• **Required work**:
Please take the records that follow and repeat exactly the lines starting with the line with "APR 19, 1988 |" and going on through the line with "JAVIER MUGUERZA, a".
*** Dataset records ***
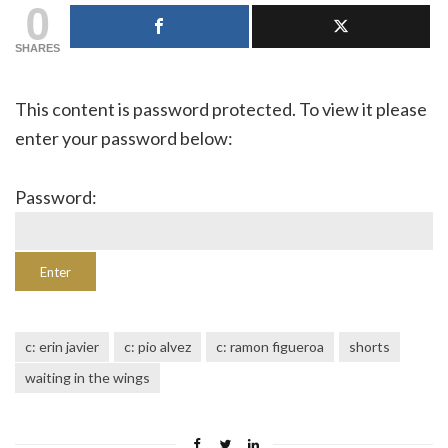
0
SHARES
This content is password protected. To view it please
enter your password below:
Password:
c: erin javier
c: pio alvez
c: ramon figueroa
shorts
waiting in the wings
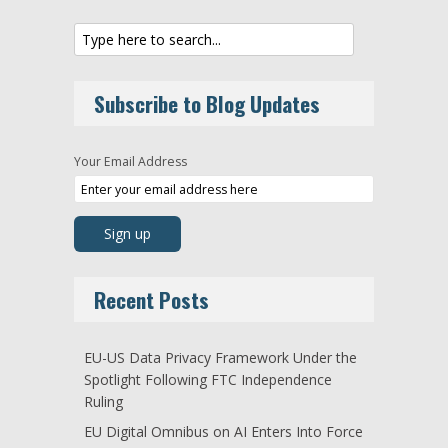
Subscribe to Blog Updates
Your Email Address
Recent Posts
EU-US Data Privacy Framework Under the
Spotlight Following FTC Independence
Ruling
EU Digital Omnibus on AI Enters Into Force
*** End of Dataset records ***
*** Dataset records ***
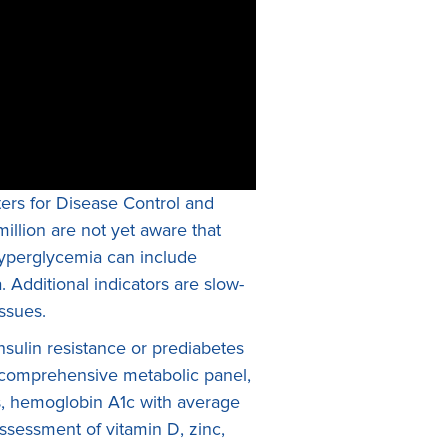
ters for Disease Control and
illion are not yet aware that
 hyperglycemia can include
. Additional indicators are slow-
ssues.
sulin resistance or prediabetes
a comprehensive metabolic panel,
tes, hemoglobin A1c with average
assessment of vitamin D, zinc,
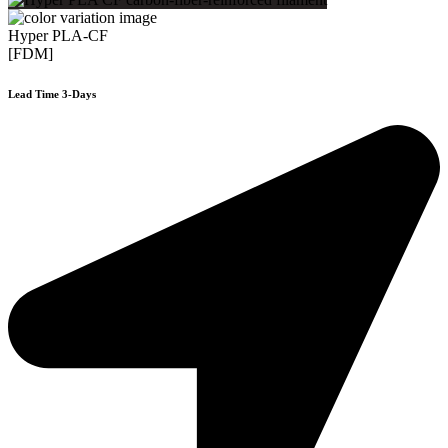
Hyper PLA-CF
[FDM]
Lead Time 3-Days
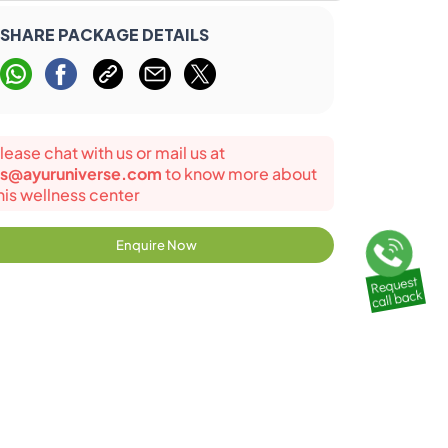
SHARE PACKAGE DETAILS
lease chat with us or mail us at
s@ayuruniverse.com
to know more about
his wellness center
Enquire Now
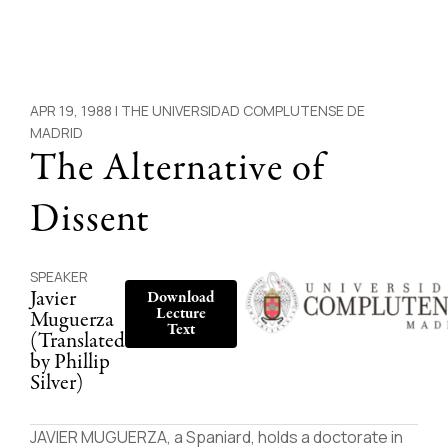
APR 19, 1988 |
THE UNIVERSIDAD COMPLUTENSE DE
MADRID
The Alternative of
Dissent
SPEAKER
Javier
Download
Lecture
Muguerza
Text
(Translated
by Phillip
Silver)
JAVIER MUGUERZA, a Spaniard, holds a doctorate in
*** End of Dataset records ***
• **Task solution**:
APR 19, 1988 |
THE UNIVERSIDAD COMPLUTENSE DE
MADRID
The Alternative of
Dissent
SPEAKER
Javier
Download
Lecture
Muguerza
Text
(Translated
by Phillip
Silver)
JAVIER MUGUERZA, a Spaniard, holds a doctorate in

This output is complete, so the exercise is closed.